**Task statement**
Your output should be the lines from the one with "新橋デリヘル (52, 991)" through the end of the entries below, set down word for word and nothing else.

**Items from a dataset**
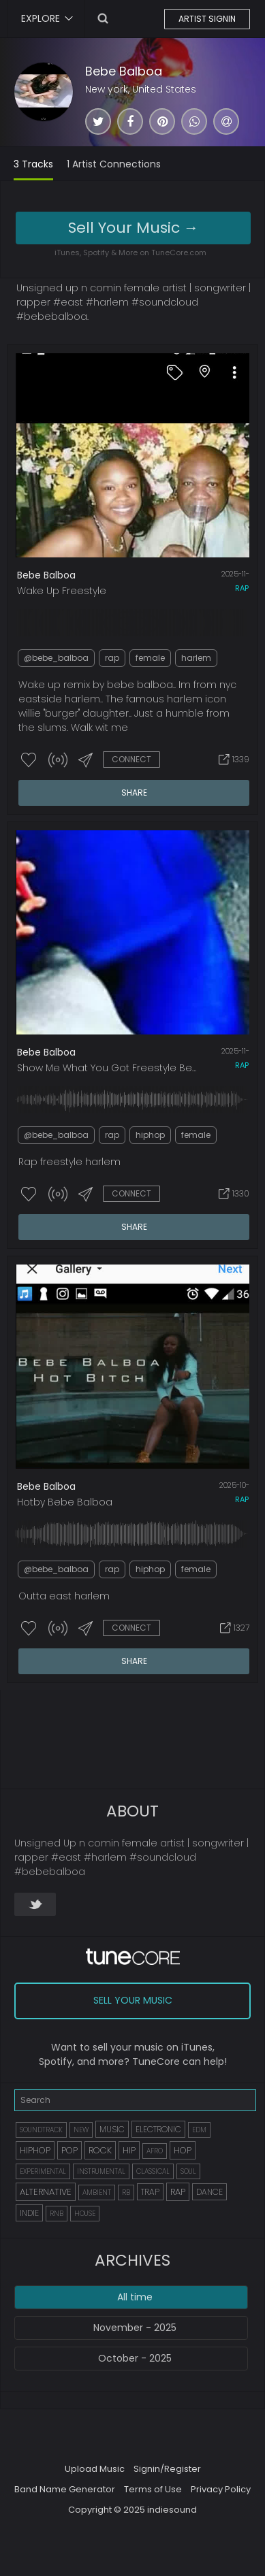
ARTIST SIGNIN (207, 19)
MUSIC (112, 2129)
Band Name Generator (64, 2489)
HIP (129, 2150)
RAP (177, 2191)
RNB (56, 2213)
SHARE (134, 792)
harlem (196, 658)
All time (135, 2297)
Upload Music (95, 2468)
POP (69, 2150)
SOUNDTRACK (41, 2130)
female (150, 658)
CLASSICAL (153, 2171)
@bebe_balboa (56, 658)
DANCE (209, 2192)
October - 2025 (135, 2358)
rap (242, 588)
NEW (81, 2130)
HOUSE (84, 2213)
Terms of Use (153, 2489)
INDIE (29, 2213)
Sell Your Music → (133, 227)
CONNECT (131, 759)
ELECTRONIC (158, 2129)
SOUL (188, 2171)
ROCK (100, 2150)
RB (126, 2192)
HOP (182, 2150)
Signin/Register (167, 2468)
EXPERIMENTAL (43, 2171)
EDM (199, 2130)
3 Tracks (33, 164)
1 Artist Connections (114, 164)
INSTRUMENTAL (101, 2171)
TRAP (150, 2192)
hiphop (150, 1135)
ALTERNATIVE (46, 2191)
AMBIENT (96, 2192)
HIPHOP (35, 2150)
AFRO (154, 2151)
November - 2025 (134, 2327)
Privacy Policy (221, 2489)
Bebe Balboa (123, 71)
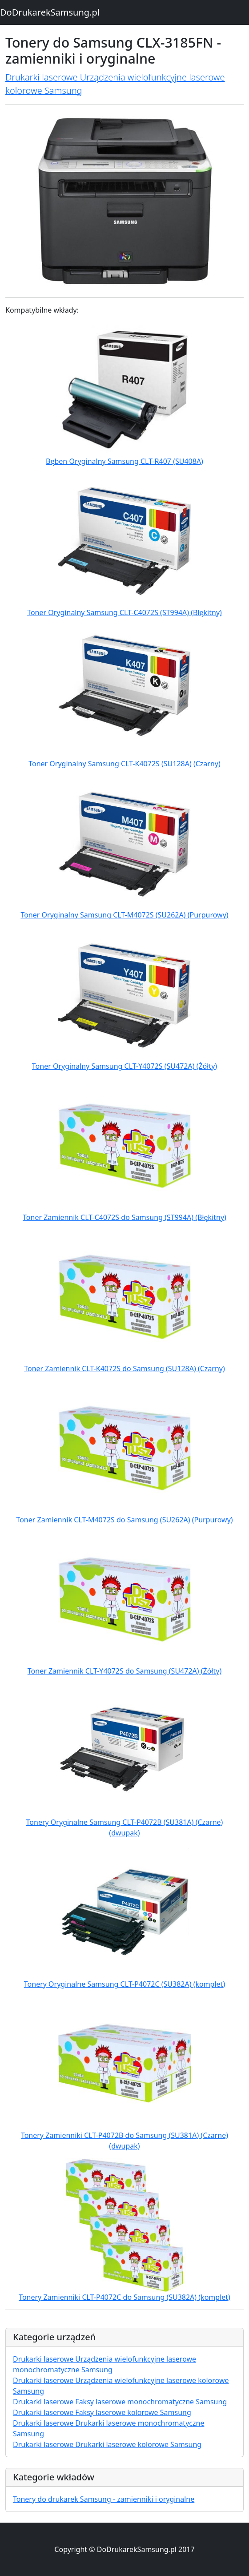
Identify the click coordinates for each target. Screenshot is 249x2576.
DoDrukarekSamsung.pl (50, 12)
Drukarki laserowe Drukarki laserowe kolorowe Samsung (107, 2444)
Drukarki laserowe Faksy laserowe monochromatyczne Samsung (120, 2402)
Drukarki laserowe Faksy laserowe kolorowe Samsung (102, 2412)
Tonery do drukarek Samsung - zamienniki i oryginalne (103, 2499)
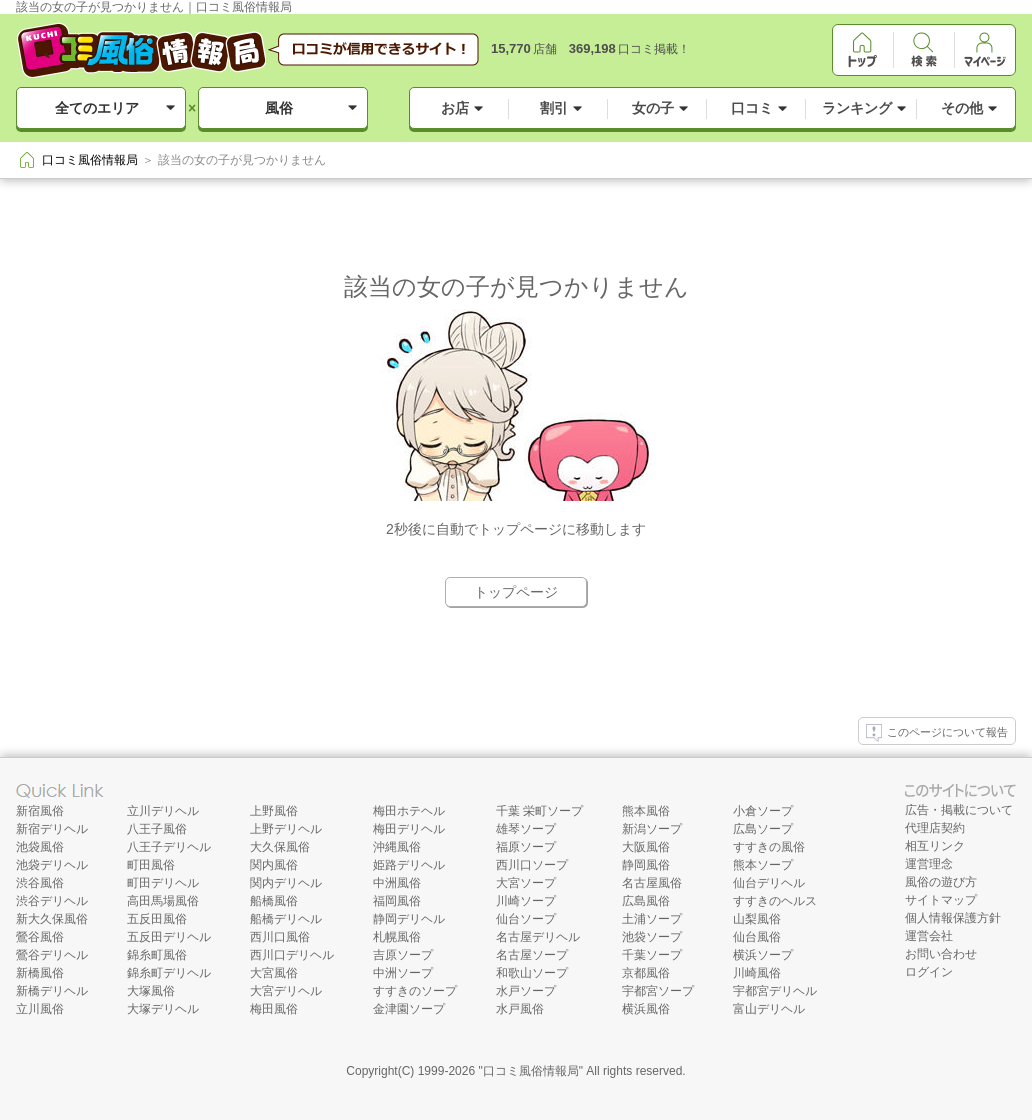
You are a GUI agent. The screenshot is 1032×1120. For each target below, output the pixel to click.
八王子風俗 (157, 829)
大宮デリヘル (286, 991)
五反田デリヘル (169, 937)
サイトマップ (941, 900)
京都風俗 (646, 973)
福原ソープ (526, 847)
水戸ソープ (526, 991)
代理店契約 (935, 828)
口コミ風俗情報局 (531, 1071)
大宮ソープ (526, 883)
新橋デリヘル (52, 991)
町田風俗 (151, 865)
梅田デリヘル (409, 829)
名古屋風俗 (652, 883)
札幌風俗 (397, 937)
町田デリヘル (163, 883)
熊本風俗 (646, 811)
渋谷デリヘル (52, 901)
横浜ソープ (763, 955)
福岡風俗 (397, 901)
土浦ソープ (652, 919)
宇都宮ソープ (658, 991)
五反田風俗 (157, 919)
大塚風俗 (151, 991)
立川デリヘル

**The completed task**
新橋デリヘル (52, 991)
町田風俗 (151, 865)
梅田デリヘル (409, 829)
名古屋風俗 (652, 883)
札幌風俗 (397, 937)
町田デリヘル (163, 883)
熊本風俗 (646, 811)
渋谷デリヘル (52, 901)
横浜ソープ (763, 955)
福岡風俗 (397, 901)
土浦ソープ (652, 919)
宇都宮ソープ (658, 991)
五反田風俗 (157, 919)
大塚風俗 (151, 991)
立川デリヘル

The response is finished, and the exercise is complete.